There would come a time in this woman’s life when she needed God. She was going to need a supernatural visitation from the Lord to save her boy. But that supernatural victory, that river of faith, began with a trickle of faith. She believed in this man of God and told her husband in verses 8-11 that they should provide a room for the prophet of God. So they did. And Elisha stayed there. This woman wanted an intermediary. She wanted an intercessor and saw this man, Elisha, possessing that divinely ordained role.

None of us will deny that there will come a time when we shall need God. There will come difficulties in our lives.

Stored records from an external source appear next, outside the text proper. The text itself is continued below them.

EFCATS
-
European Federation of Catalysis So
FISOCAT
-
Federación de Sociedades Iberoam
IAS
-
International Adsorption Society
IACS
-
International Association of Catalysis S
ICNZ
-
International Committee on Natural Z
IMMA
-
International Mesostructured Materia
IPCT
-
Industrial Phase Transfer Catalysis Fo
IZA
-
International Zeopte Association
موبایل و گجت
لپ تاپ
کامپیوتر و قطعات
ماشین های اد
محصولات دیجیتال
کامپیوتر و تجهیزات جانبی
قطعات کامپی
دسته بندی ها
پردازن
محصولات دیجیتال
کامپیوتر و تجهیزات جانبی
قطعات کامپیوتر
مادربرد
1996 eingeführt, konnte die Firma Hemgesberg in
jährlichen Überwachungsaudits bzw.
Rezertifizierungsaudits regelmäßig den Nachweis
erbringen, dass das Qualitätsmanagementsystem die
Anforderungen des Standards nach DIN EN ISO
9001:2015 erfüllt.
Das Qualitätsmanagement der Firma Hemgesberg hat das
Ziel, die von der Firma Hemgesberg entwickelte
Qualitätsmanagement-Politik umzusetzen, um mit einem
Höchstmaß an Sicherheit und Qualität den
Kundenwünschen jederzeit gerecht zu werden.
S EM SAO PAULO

There shall come challenges that our intellect and our resources cannot handle. And if you say, “I have all that I need to handle any emergency,” then I shall tell you: “What about your soul? What will happen when your very breath leaves you, and you are cast out into eternity?”

Now, the Shunammite woman believed that this man was of God. She saw that he could establish a relationship between her and God.

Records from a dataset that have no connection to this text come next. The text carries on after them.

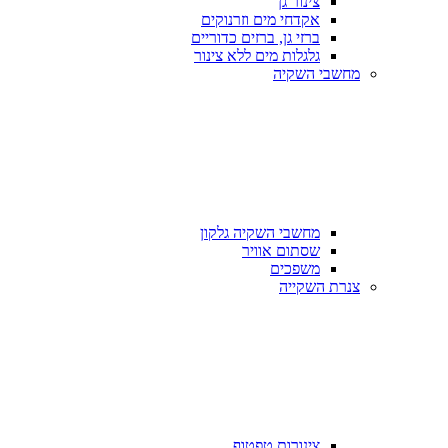
צינור גן
אקדחי מים וזרנוקים
ברזי גן, ברזים כדוריים
גלגלות מים ללא צינור
מחשבי השקיה
מחשבי השקיה גלקון
שסתום אוויר
משפכים
צנרת השקייה
צינורות טפטוף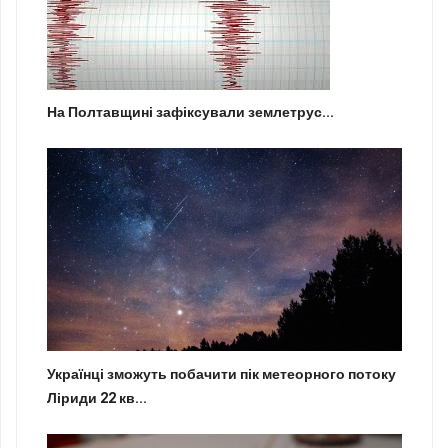
На Полтавщині зафіксували землетрус...
Українці зможуть побачити пік метеорного потоку
Ліриди 22 кв...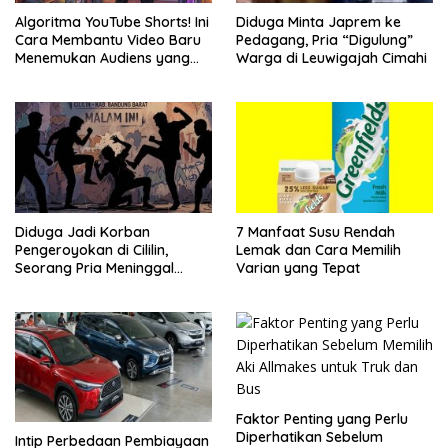
Algoritma YouTube Shorts! Ini
Diduga Minta Japrem ke
Cara Membantu Video Baru
Pedagang, Pria “Digulung”
Menemukan Audiens yang
Warga di Leuwigajah Cimahi
Tepat
Diduga Jadi Korban
7 Manfaat Susu Rendah
Pengeroyokan di Cililin,
Lemak dan Cara Memilih
Seorang Pria Meninggal
Varian yang Tepat
Setelah Dua Hari Dirawat
Faktor Penting yang Perlu
Diperhatikan Sebelum
Intip Perbedaan Pembiayaan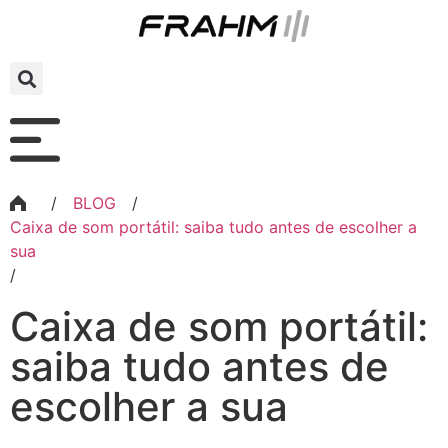
/
BLOG
/
Caixa de som portátil: saiba tudo antes de escolher a
sua
/
Caixa de som portátil:
saiba tudo antes de
escolher a sua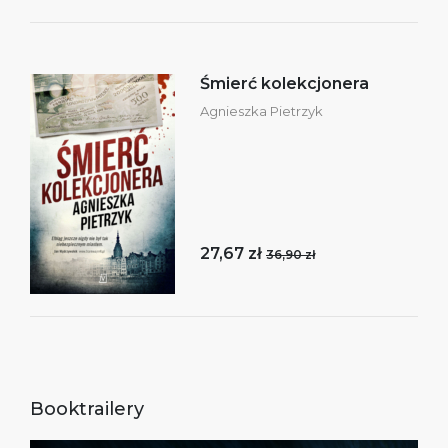
Śmierć kolekcjonera
Agnieszka Pietrzyk
27,67 zł
36,90 zł
Booktrailery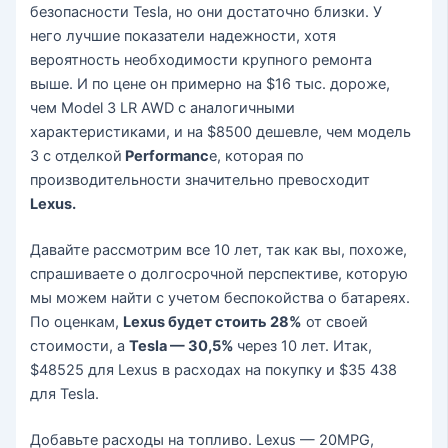
безопасности Tesla, но они достаточно близки. У
него лучшие показатели надежности, хотя
вероятность необходимости крупного ремонта
выше. И по цене он примерно на $16 тыс. дороже,
чем Model 3 LR AWD с аналогичными
характеристиками, и на $8500 дешевле, чем модель
3 с отделкой
Performanc
e, которая по
производительности значительно превосходит
Lexus.
Давайте рассмотрим все 10 лет, так как вы, похоже,
спрашиваете о долгосрочной перспективе, которую
мы можем найти с учетом беспокойства о батареях.
По оценкам,
Lexus будет стоить 28%
от своей
стоимости, а
Tesla — 30,5%
через 10 лет. Итак,
$48525 для Lexus в расходах на покупку и $35 438
для Tesla.
Добавьте расходы на топливо. Lexus — 20MPG,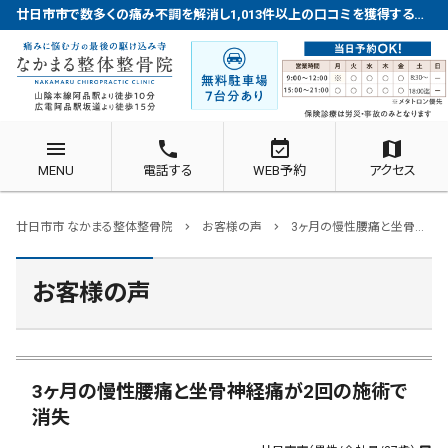
廿日市市で数多くの痛み不調を解消し1,013件以上の口コミを獲得する整体院
menu
phone
event_available
map
MENU
電話する
WEB予約
アクセス
廿日市市 なかまる整体整骨院
お客様の声
3ヶ月の慢性腰痛と坐骨神経痛が2回の施術で消失
chevron_right
chevron_right
お客様の声
3ヶ月の慢性腰痛と坐骨神経痛が2回の施術で
消失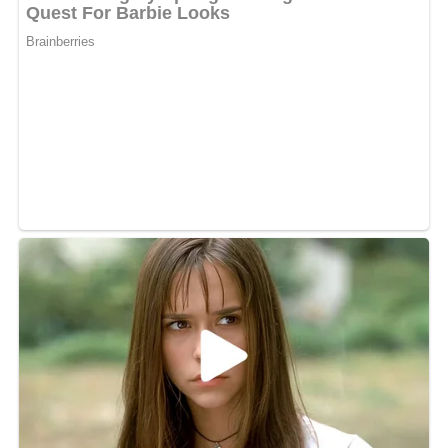
Grünkern grob schroten. Kartoffeln gut unter fließendem
Wasser abbürsten und in dünne Scheiben schneiden.
Grünkern im trockenen Topf unter Rühren einige Minuten
auf höchster Einstellung erhitzen, bis sich das Getreide
anfängt zu verfärben und ein wenig „raucht“. Wasser
hinzugießen, gut verrühren und dann Kartoffelscheiben
und Gemüsebrühextrakt hinzufügen. 15 bis 20 Minuten
auf kleiner Einstellung dünsten lassen. Wer eine dünnere
Soße möchte, kann noch etwas Wasser hinzugeben.
Pesto, Sahne, Salz und Pfeffer unterrühren. Einen Teller
füllen und mit Kokosflocken dekorieren.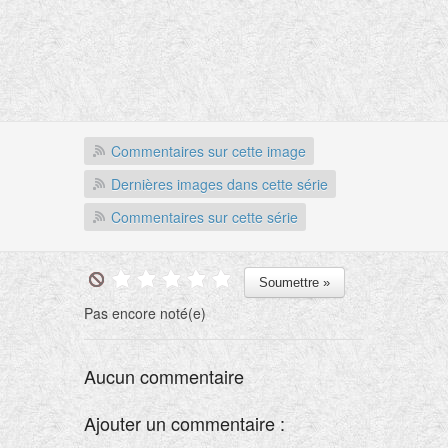
Commentaires sur cette image
Dernières images dans cette série
Commentaires sur cette série
Pas encore noté(e)
Aucun commentaire
Ajouter un commentaire :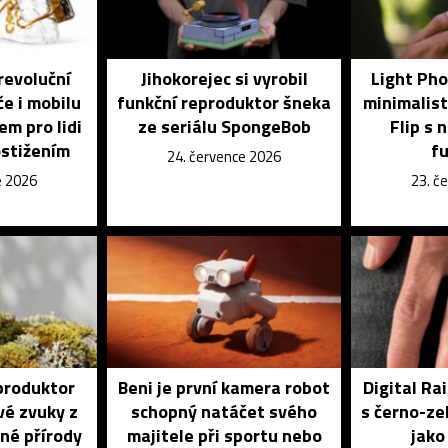
revoluční
Jihokorejec si vyrobil
Light Pho
če i mobilu
funkční reproduktor šneka
minimalist
em pro lidi
ze seriálu SpongeBob
Flip s 
ostižením
f
24. července 2026
e 2026
23. č
produktor
Beni je první kamera robot
Digital Ra
vé zvuky z
schopný natáčet svého
s černo-ze
né přírody
majitele při sportu nebo
jako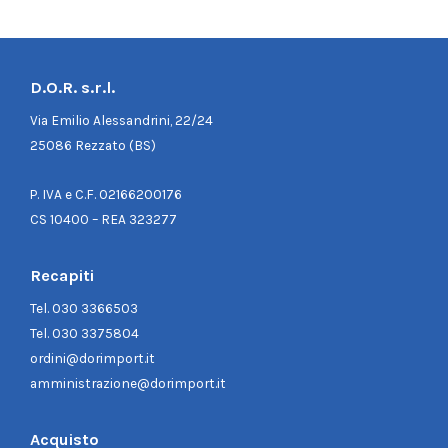
D.O.R. s.r.l.
Via Emilio Alessandrini, 22/24
25086 Rezzato (BS)
P. IVA e C.F. 02166200176
CS 10400 – REA 323277
Recapiti
Tel.
030 3366503
Tel.
030 3375804
ordini@dorimport.it
amministrazione@dorimport.it
Acquisto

And Elisha is a type of the Lord Jesus. This morning, I present the Lord Jesus Christ as the Man of God, the Man from God, the very God-Man, and as Paul calls him, The Man Christ Jesus. This woman knew that she wanted the Man of God in her home. This was not a lucky rabbit’s foot to her. She wanted God in her house. The only Mediator between God and man is the Man Christ Jesus. Hear the Word of God:

“Who is he who condemns? It is Christ who died, and is also risen, who is even at the right hand of God, who also makes intercession for us.” – Rom. 8.34

“Therefore He is also able to save to the uttermost those who come to God through Him since He always lives to make intercession for them.” – Heb. 7.25

Everything you need begins with inviting Jesus Christ into your life. I would be injuring this text and neglecting my duty as a Minister of the Gospel if I did not start my first point by charging you, before God and men, to welcome Christ into your life.

That is lesson one: Recognize that you need a Mediator between you and God and One who will intercede on your behalf before the Throne of the Almighty. Lesson number two is this:

2. The priority of prayer directs us to a savior who desires to give us a gift. (vv. 11-17)


The Shunammite woman wanted the man of God in her home, so she and her husband prepared him a room. But, the man of God wanted to bless them. He went to their most profound need: a desire for a child, and He interceded, and God Almighty miraculously granted their heart’s desire.

This is a picture of our Lord, who desires to give us His gift of grace, His anointing on our lives. I believe that since the vision of a church that welcomes hurting people to receive grace is His vision, “gathering and growing strong disciples of Christ who are making other disciples,” I know He wants us to realize this vision.

The Bible says, “The wages of sin is death, but the gift of God is eternal life.” God is the giver of life, and to a fallen race, He became the giver of a Covenant of grace, whereby He would give His Son for our life and take our sins. And He gives His Holy Spirit to lift crippled sinners out of their depraved condition and carry them to the Son, who heals them and gives them the name of Son or daughter.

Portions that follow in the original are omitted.